Try this at home: Are you handy? Even if not, it’s easy to make your own board like Campisi did with the above objects, which you can get from your local hardware store!
4. She Chats with Babies—All Day Long
Whether she’s changing a diaper or giving a baby a bottle of breast milk, Campisi tells her infants what she’s doing. There’s an important reason for that: Talking to babies builds their understanding of language, helps them feel secure, and stimulates neural connections in their rapidly developing brains.
Try this at home: Even if it feels silly at first, describe what you’re doing, whether it’s washing dishes or giving your baby lots of snuggles. And know that it’s good to go “ga-ga, goo-goo,” when you do. The raised pitch, slowed syllables, and drawn out vowels of baby talk boosts their brain power.

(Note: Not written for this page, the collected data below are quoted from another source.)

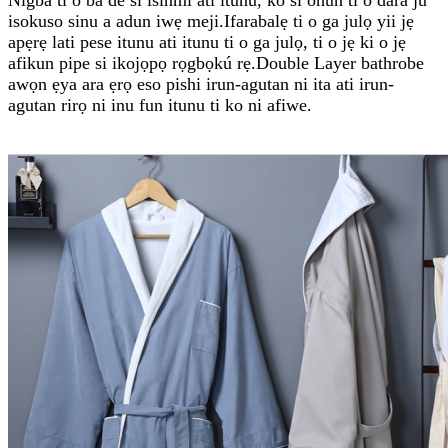
isokuso sinu a adun iwẹ meji.Ifarabalẹ ti o ga julọ yii jẹ
apẹrẹ lati pese itunu ati itunu ti o ga julọ, ti o jẹ ki o jẹ
afikun pipe si ikojọpọ rọgbọkú rẹ.Double Layer bathrobe
awọn ẹya ara ẹrọ eso pishi irun-agutan ni ita ati irun-
agutan rirọ ni inu fun itunu ti ko ni afiwe.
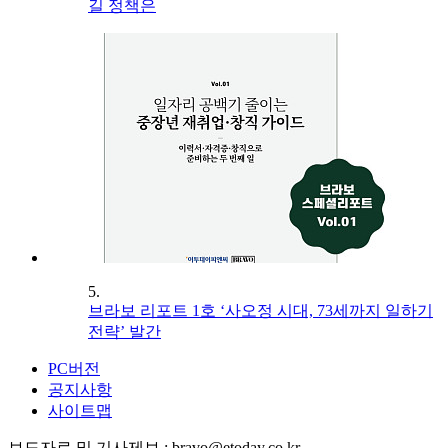
길 정책은
5.
브라보 리포트 1호 ‘사오정 시대, 73세까지 일하기
전략’ 발간
PC버전
공지사항
사이트맵
보도자료 및 기사제보 : bravo@etoday.co.kr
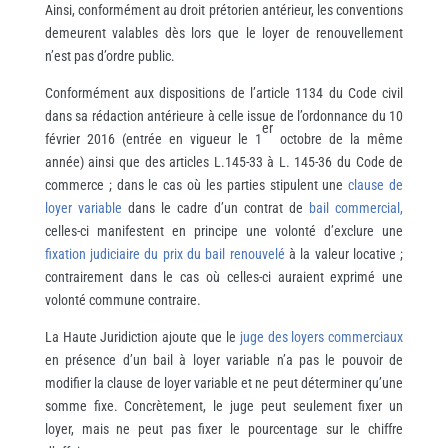
Ainsi, conformément au droit prétorien antérieur, les conventions
demeurent valables dès lors que le loyer de renouvellement
n’est pas d’ordre public.
Conformément aux dispositions de l’article 1134 du Code civil
dans sa rédaction antérieure à celle issue de l’ordonnance du 10
er
février 2016 (entrée en vigueur le 1
octobre de la même
année) ainsi que des articles L.145-33 à L. 145-36 du Code de
commerce ; dans le cas où les parties stipulent une
clause de
loyer variable
dans le cadre d’un contrat de
bail commercial,
celles-ci manifestent en principe une volonté d’exclure une
fixation judiciaire du prix du bail renouvelé
à la valeur locative ;
contrairement dans le cas où celles-ci auraient exprimé une
volonté commune contraire.
La Haute Juridiction ajoute que le
juge des loyers commerciaux
en présence d’un bail à loyer variable n’a pas le pouvoir de
modifier la clause de loyer variable et ne peut déterminer qu’une
somme fixe. Concrètement, le juge peut seulement fixer un
loyer, mais ne peut pas fixer le pourcentage sur le chiffre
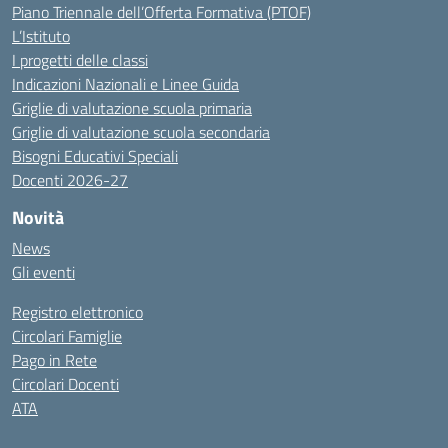
Piano Triennale dell’Offerta Formativa (PTOF)
L’Istituto
I progetti delle classi
Indicazioni Nazionali e Linee Guida
Griglie di valutazione scuola primaria
Griglie di valutazione scuola secondaria
Bisogni Educativi Speciali
Docenti 2026-27
Novità
News
Gli eventi
Registro elettronico
Circolari Famiglie
Pago in Rete
Circolari Docenti
ATA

5. She Helps Babies to Reach Farther
Helping babies reach their physical milestones is a big part of Campisi’s job—and she always encourages infants to try to reach those milestones on their own. To give them the confidence to, say, reach or crawl, she may place objects just out of reach of a baby’s grasp and encourage them to go for it!
Try this at home: “During tummy time, as long as they are happy, you might place a favorite toy just out of reach to encourage them to reach, grab, or move,” says Campisi. “That’s big work for them!”
6. Spice Jars Stimulate Their Sense of Smell
Campisi sometimes asks parents to bring in used spice containers. “The smell of nutmeg or thyme still lingers after the bottle is empty,” she says. “Babies will put it up to their mouth and nose and really explore it!”
Try this at home: Don’t throw out the spice jars until baby has had a little sniff. And yes, cute, nose-wrinkling smiles are inevitable.
7. She Responds to Babies’ Gurgles, Grunts, and Mumbles—Because that’s Their Way of Communicating
Just because babies can’t “talk” doesn’t mean they’re not talking! “Think of every sound they make as an invitation to communicate—and respond,” Campisi says. Research shows that serve and return—the back-and-forth communication between children and trusted adults—builds babies’ brain circuitry. It also helps them feel secure, because they know that there’s a loving adult right there to respond.
Try this at home: Acknowledge all those coos and cries, even if you’re up to your elbows in dishwashing suds trying to get something done while your baby plays in a nearby crib. A small response from you lets them know you’re there for them. And once those hands are dry, you can gather them up in your arms and have a real one-on-one.
8. She Also Nurtures Mothers—Because New Parents Need Love, Too
“Part of being a great infant teacher is being there for moms,” Campisi says, noting that the first year can be particularly hard for first-time moms. “Sometimes they just need to come in and cry—and I always provide that space. Sometimes they just need an empathetic person who understands.” Campisi, herself a mom of three, definitely gets it!
Try this at home: Take care of yourself! Get in the bath, go for a walk, do whatever you need to do to step away from parenting for a moment to give yourself needed attention. You’ll return to your sweet baby all the more able to give them the attention they need.